(Stored records)
- - -

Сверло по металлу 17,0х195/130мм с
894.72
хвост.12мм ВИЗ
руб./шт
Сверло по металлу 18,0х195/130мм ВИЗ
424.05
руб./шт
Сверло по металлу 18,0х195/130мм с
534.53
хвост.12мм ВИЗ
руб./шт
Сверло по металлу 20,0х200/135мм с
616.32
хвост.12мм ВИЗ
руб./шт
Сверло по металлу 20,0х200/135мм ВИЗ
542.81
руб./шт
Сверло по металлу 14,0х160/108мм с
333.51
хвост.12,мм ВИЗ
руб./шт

- - -

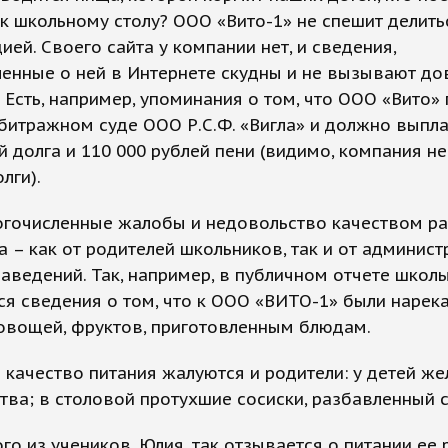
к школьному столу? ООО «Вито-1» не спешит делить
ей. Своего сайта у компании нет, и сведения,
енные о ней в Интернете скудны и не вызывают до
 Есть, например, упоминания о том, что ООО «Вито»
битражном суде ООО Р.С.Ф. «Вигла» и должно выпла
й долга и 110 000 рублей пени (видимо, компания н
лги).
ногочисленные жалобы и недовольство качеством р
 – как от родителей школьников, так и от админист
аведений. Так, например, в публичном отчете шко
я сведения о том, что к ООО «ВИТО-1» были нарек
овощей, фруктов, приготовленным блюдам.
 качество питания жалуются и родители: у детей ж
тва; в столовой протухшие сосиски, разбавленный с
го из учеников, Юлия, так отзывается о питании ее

- - -

**Description of the task:** A line belongs in the answer if it contains the word "например"; copy every such line from the data above.

**Result of the task:**
 Есть, например, упоминания о том, что ООО «Вито»
аведений. Так, например, в публичном отчете шко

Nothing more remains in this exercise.